───── Data provided ─────

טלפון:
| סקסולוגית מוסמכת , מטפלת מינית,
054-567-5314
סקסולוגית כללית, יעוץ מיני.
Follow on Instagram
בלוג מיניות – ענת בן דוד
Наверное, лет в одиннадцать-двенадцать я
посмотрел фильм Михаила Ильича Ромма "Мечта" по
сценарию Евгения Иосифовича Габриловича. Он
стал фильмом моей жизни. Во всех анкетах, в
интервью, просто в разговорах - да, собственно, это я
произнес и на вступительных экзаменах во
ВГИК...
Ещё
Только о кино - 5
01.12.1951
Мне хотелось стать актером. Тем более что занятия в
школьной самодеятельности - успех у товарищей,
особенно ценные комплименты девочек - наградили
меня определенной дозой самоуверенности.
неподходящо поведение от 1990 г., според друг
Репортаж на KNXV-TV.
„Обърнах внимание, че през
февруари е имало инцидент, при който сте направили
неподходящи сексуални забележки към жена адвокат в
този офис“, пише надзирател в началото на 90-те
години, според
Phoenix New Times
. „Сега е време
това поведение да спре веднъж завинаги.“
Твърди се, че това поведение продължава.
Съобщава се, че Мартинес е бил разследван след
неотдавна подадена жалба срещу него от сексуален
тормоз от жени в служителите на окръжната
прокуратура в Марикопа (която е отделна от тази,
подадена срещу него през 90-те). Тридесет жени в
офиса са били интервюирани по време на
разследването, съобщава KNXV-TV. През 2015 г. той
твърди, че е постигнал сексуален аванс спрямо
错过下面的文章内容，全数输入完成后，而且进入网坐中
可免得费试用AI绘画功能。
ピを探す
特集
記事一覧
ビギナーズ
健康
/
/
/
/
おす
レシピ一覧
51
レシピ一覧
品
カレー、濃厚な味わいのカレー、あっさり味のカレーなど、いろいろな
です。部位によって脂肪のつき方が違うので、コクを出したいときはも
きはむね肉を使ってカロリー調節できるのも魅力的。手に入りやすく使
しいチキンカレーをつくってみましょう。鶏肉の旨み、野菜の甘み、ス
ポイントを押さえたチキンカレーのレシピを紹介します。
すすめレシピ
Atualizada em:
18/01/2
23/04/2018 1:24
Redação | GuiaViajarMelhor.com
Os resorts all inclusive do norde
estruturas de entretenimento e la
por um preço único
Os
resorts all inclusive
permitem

─────
───── Data provided ─────

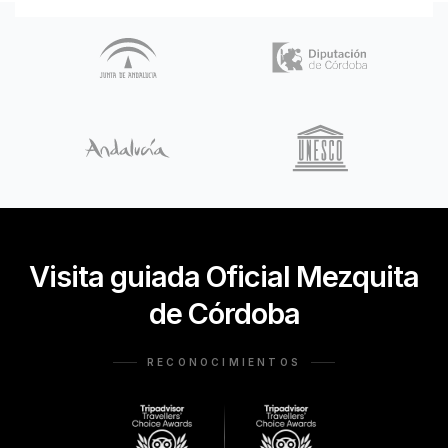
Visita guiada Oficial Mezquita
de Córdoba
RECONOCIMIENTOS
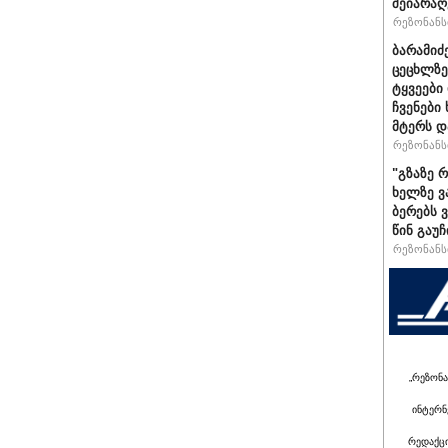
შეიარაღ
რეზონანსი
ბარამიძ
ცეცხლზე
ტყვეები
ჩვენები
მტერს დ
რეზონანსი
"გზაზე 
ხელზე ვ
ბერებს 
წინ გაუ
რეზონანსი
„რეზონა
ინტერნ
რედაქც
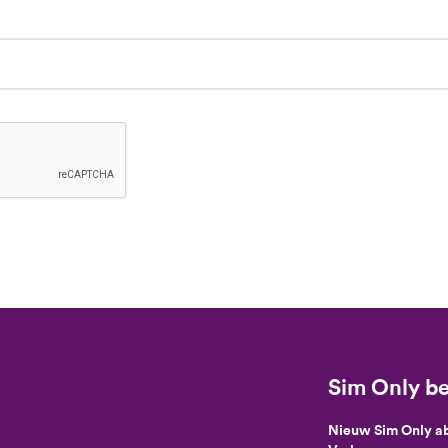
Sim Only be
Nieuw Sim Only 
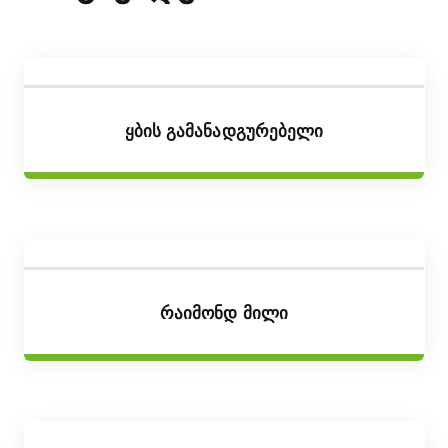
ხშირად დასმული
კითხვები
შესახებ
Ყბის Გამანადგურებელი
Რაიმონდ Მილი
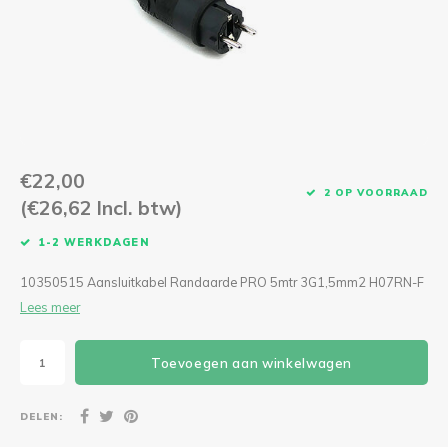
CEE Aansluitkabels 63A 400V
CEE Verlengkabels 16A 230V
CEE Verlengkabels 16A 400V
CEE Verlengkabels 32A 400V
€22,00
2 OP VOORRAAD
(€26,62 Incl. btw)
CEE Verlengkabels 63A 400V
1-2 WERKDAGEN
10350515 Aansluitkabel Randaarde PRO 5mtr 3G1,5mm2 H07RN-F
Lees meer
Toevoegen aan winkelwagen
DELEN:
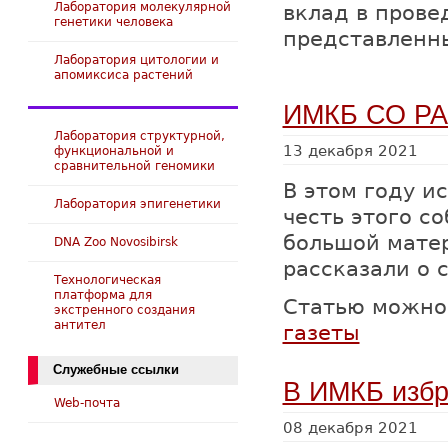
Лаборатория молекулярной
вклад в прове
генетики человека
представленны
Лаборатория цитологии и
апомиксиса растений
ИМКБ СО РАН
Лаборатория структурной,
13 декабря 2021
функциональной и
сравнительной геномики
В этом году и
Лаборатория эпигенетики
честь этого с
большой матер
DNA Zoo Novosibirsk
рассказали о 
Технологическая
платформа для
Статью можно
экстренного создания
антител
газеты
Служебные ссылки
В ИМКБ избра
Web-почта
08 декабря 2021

─────

--- What needs to be done ---
Starting from the line with "CEE Verlengkabels 16A 230V" in the records above, repeat each line exactly until you have written the line with "Лаборатория эпигенетики", then stop; drop the pictures.

--- Exercise output ---
CEE Verlengkabels 16A 230V
CEE Verlengkabels 16A 400V
CEE Verlengkabels 32A 400V
€22,00
2 OP VOORRAAD
(€26,62 Incl. btw)
CEE Verlengkabels 63A 400V
1-2 WERKDAGEN
10350515 Aansluitkabel Randaarde PRO 5mtr 3G1,5mm2 H07RN-F
Lees meer
Toevoegen aan winkelwagen
DELEN:
Лаборатория молекулярной
вклад в прове
генетики человека
представленны
Лаборатория цитологии и
апомиксиса растений
ИМКБ СО РАН
Лаборатория структурной,
13 декабря 2021
функциональной и
сравнительной геномики
В этом году и
Лаборатория эпигенетики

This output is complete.